(Stored data)
┄┄┄┄┄┄┄┄┄┄
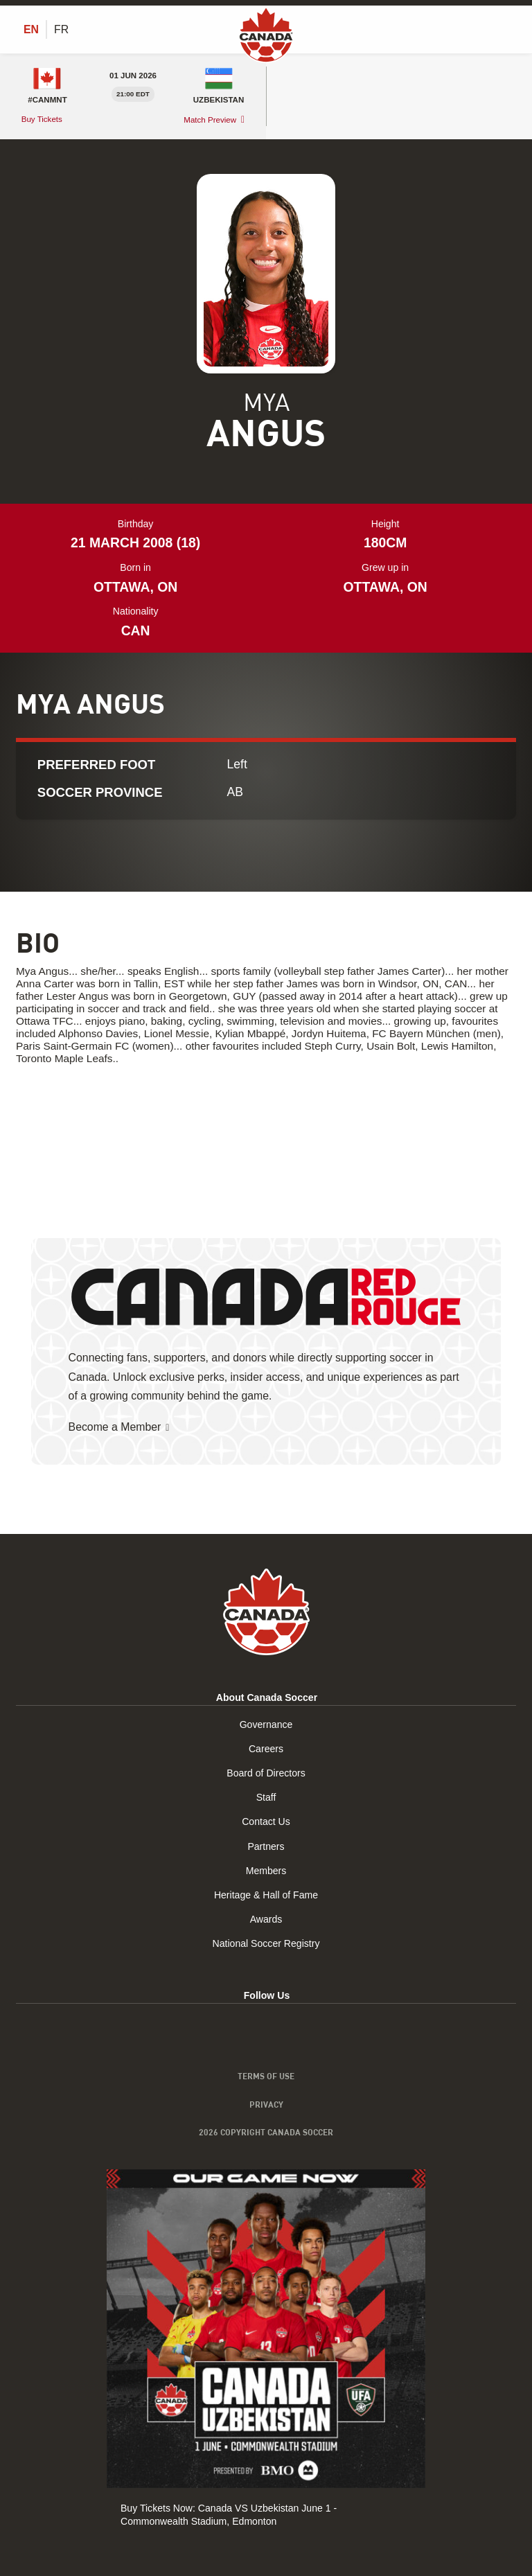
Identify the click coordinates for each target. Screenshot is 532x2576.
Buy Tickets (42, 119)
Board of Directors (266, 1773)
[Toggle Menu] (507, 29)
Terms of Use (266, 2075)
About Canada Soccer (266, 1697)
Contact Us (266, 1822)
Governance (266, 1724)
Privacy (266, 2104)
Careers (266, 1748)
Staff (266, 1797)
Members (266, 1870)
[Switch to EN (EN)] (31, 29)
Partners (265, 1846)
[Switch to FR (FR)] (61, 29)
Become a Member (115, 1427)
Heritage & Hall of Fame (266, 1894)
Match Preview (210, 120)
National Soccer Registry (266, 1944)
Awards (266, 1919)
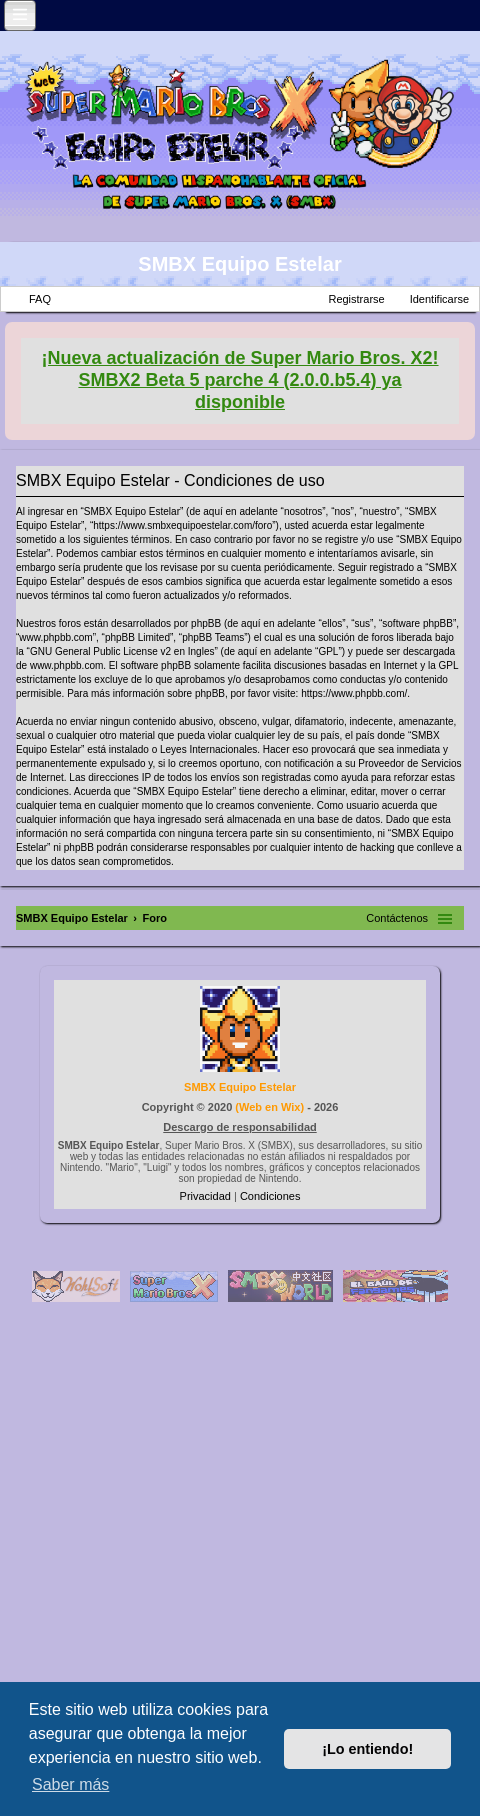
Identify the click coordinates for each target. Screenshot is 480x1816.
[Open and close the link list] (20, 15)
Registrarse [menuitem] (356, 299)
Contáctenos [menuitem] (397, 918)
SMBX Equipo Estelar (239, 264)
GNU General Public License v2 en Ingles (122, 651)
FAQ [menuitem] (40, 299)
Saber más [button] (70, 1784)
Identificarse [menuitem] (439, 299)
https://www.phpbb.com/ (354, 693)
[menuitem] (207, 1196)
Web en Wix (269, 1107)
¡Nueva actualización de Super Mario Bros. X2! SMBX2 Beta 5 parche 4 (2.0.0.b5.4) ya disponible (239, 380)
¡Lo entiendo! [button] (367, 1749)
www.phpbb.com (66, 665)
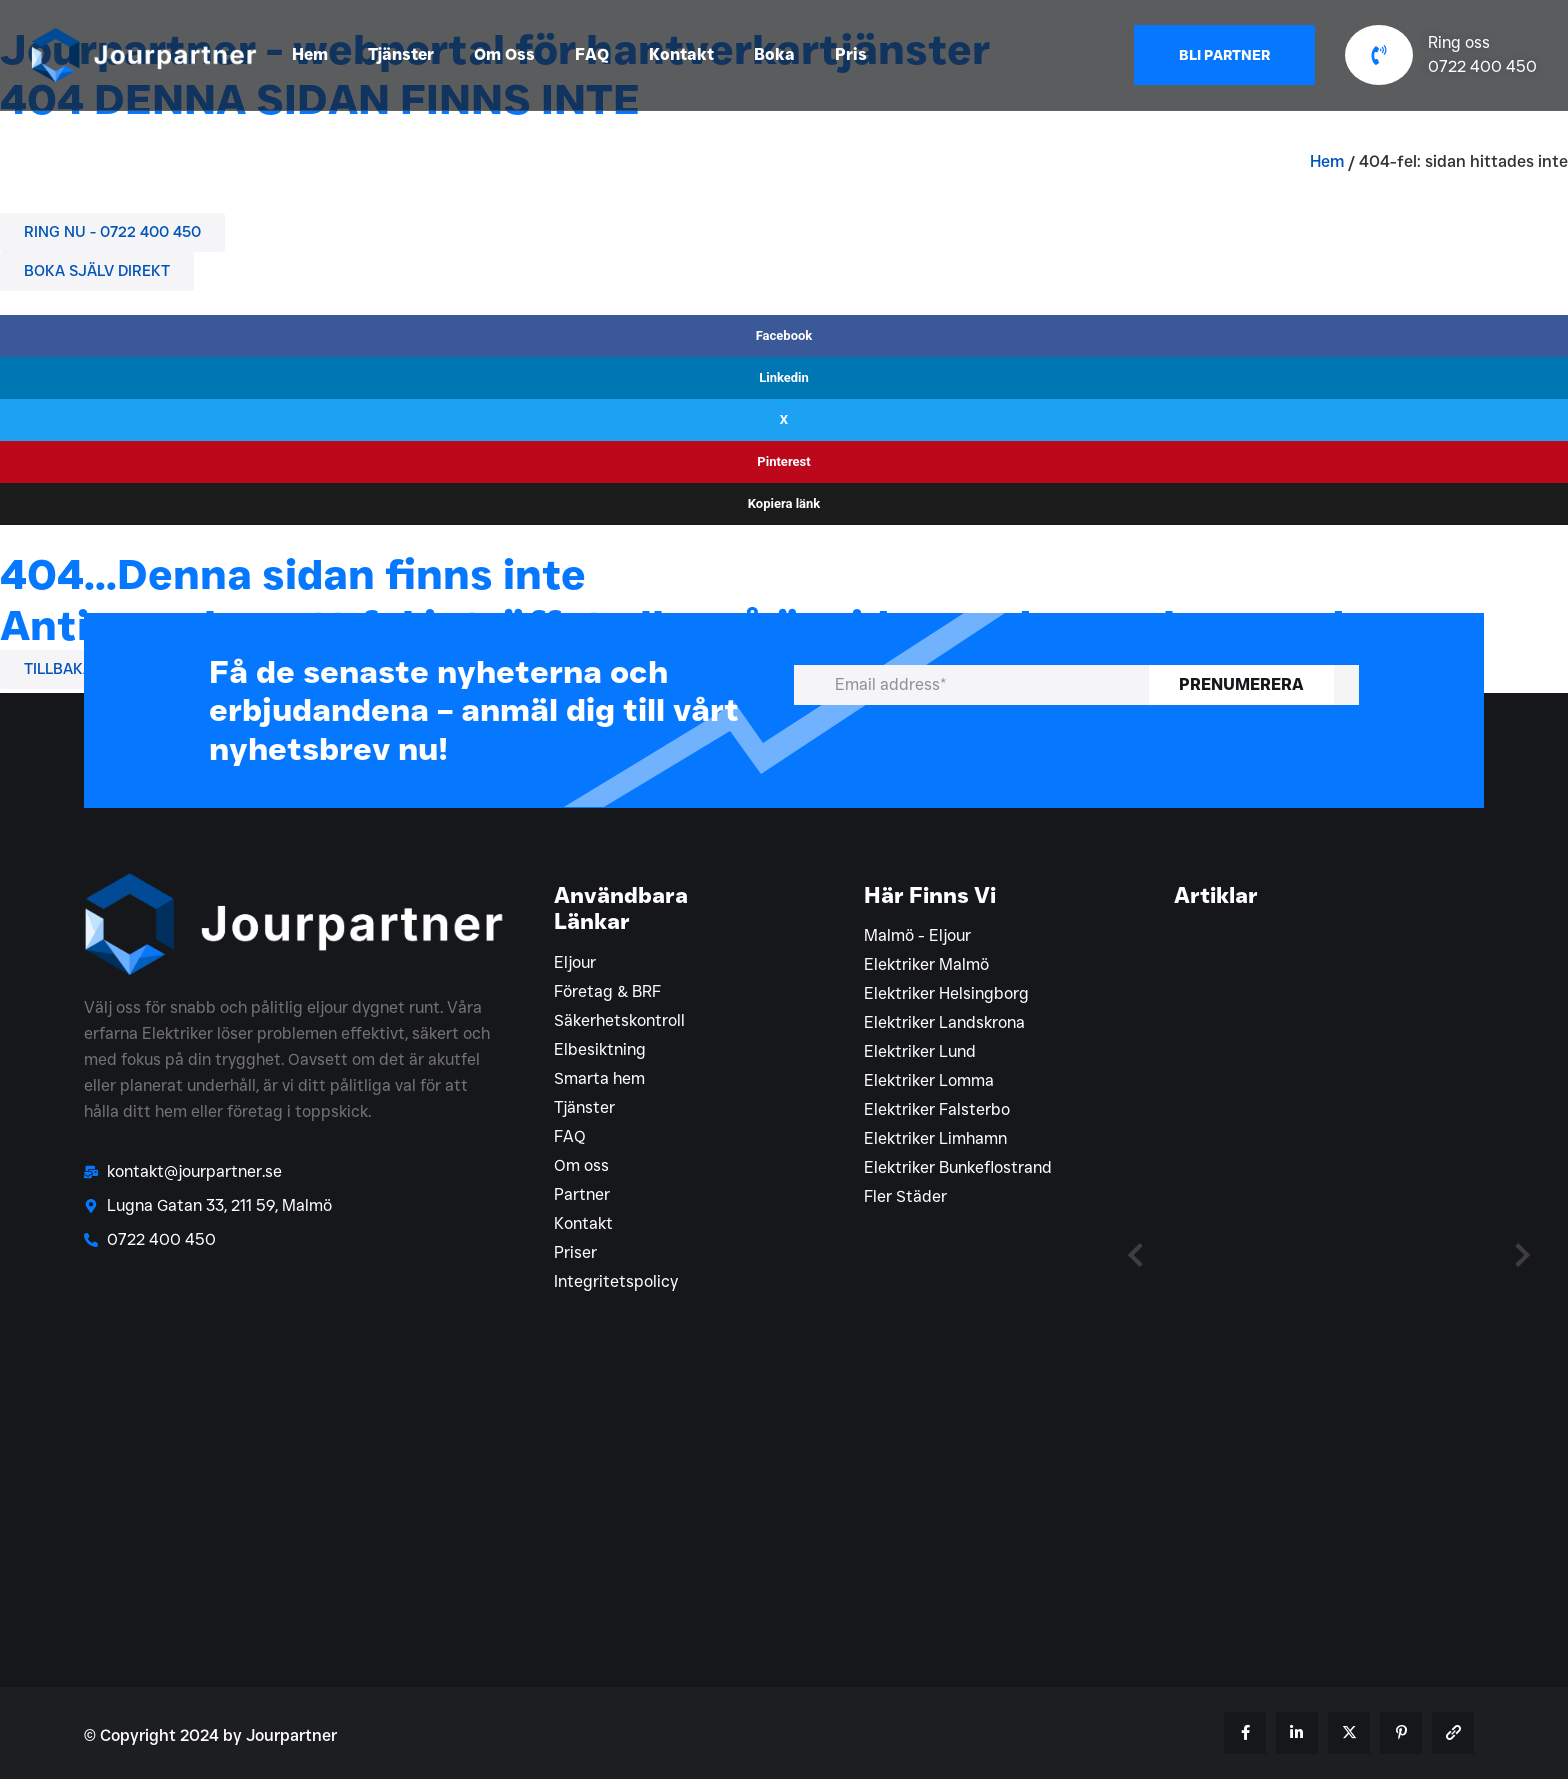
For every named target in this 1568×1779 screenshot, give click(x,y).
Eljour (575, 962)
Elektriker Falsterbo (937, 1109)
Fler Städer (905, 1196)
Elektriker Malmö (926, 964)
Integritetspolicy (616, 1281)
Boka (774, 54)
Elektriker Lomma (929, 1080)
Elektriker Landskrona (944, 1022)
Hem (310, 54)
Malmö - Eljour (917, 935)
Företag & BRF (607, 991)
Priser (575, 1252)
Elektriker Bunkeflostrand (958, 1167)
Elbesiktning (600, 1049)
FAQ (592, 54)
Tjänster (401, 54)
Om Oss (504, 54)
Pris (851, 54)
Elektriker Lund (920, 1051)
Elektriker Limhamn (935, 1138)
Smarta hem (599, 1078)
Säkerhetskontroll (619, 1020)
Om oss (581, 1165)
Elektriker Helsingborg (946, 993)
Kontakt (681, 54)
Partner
┄┄┄┄┄┄┄┄┄┄
• [What the exercise asks]
Print the lines above from the one with "Careers (266, 1748)" through the one with "National Soccer Registry (266, 1944)", both included, exactly as written and nothing more.

• [Response to this exercise]
Careers (266, 1748)
Staff (266, 1797)
Members (266, 1870)
[Switch to EN (EN)] (31, 29)
Partners (265, 1846)
[Switch to FR (FR)] (61, 29)
Become a Member (115, 1427)
Heritage & Hall of Fame (266, 1894)
Match Preview (210, 120)
National Soccer Registry (266, 1944)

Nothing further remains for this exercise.